Sally burst into tears.  She walked to Tom, hugged him fiercely, covered his face with kisses.  When she stopped for a moment, and looked at him…

“That’s a scar,” she said.  “A scar.  On your head.”  A patch of his close-cropped brown hair bore a streak of white.  Under the white was a jagged, pink seam in the skin of Tom’s temple.

He raised a hand to his head.  “Oh, this?  That’s nothing.  We got strafed by a Zero.  Barely got through my helmet.  Good thing I had it on, huh?  My head’s hard, but not that hard.”

“You could have been killed!”

“There’s a lot of that going around, in case you hadn’t noticed.”

“I’ve hardly had time to notice anything else.”

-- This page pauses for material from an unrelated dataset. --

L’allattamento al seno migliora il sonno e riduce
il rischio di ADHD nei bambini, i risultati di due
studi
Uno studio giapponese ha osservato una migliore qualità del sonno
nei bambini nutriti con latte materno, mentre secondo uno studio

“You’ve been dealing with the Cape Gloucester mess, then.”

They talked about the action the Chippewa Falls had seen, the capabilities of the Brit admiral commanding TF74, Sally’s duties aboard the Charity, the horrible casualties from New Gloucester.  “Who knows where it will be next,” she said, sadly.

“Well, I hope Admiral Nimitz and General MacArthur know,” Tom pointed out.  “But aside from them?”  He shrugged.  “We’ll go where we’re told to go and do what we’re told to do.”

“And it’s 1500.  I have to go back to the Charity.  And you, my love, need to go back to work.”

“Never seems like long enough, does it?  I’ll walk you to where they strung up that Mickey-Mouse contraption you came over on.  But before we leave here…”  He kissed her thoroughly.  “Would rather do that now, instead of on deck with a bunch of horny sailors catcalling.  You spoiled me with this visit, dear.  It’s going to be hard to go back to work.”

Sally smiled.  “You’ll manage.  So will I.  It’s what we have to do.”  She kissed him back.

It wasn’t until she was in the chair, suspended over the roiling water between ships, watching Tom wave, that the loneliness crashed in on her again.  This damn war, she thought bitterly.  When the hell are we ever going to be able to start a normal life?

***

Purple clover Queen Anne lace
Crimson hair across your face
You could make me cry if you don’t know
Can’t remember what I was thinking of
You might be spoiling me too much love
You’re gonna make me lonesome when you go.